## [Exercise goal]
Would you transcribe each entry that follows word for word, minus the images?

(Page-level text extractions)

+ + +

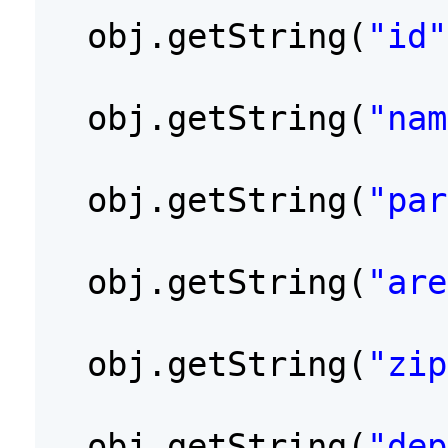
obj.getString(
"id"
obj.getString(
"nam
obj.getString(
"par
obj.getString(
"are
obj.getString(
"zip
obj.getString(
"dep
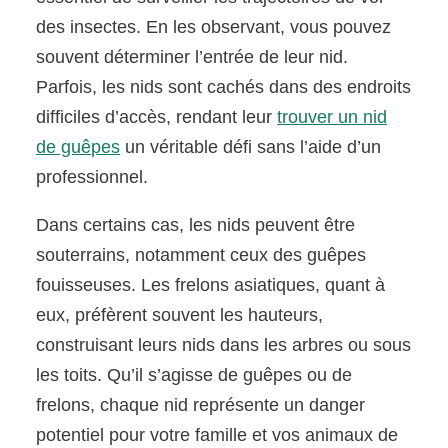
des insectes. En les observant, vous pouvez
souvent déterminer l’entrée de leur nid.
Parfois, les nids sont cachés dans des endroits
difficiles d’accès, rendant leur
trouver un nid
de guêpes
un véritable défi sans l’aide d’un
professionnel.
Dans certains cas, les nids peuvent être
souterrains, notamment ceux des guêpes
fouisseuses. Les frelons asiatiques, quant à
eux, préfèrent souvent les hauteurs,
construisant leurs nids dans les arbres ou sous
les toits. Qu’il s’agisse de guêpes ou de
frelons, chaque nid représente un danger
potentiel pour votre famille et vos animaux de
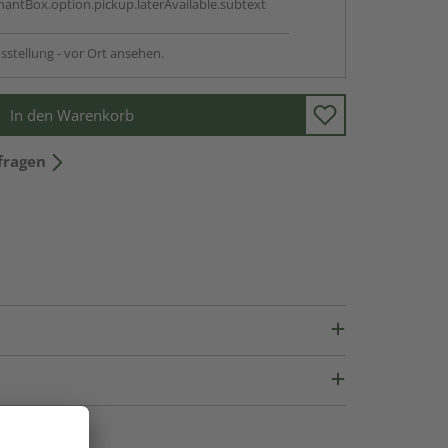
antBox.option.pickup.laterAvailable.subtext
sstellung - vor Ort ansehen.
In den Warenkorb
fragen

+ + +

## [Completed task]
obj.getString(
"id"
obj.getString(
"nam
obj.getString(
"par
obj.getString(
"are
obj.getString(
"zip
obj.getString(
"dep
des insectes. En les observant, vous pouvez
souvent déterminer l’entrée de leur nid.
Parfois, les nids sont cachés dans des endroits
difficiles d’accès, rendant leur
trouver un nid
de guêpes
un véritable défi sans l’aide d’un
professionnel.
Dans certains cas, les nids peuvent être
souterrains, notamment ceux des guêpes
fouisseuses. Les frelons asiatiques, quant à
eux, préfèrent souvent les hauteurs,
construisant leurs nids dans les arbres ou sous
les toits. Qu’il s’agisse de guêpes ou de
frelons, chaque nid représente un danger
potentiel pour votre famille et vos animaux de
antBox.option.pickup.laterAvailable.subtext
sstellung - vor Ort ansehen.
In den Warenkorb
fragen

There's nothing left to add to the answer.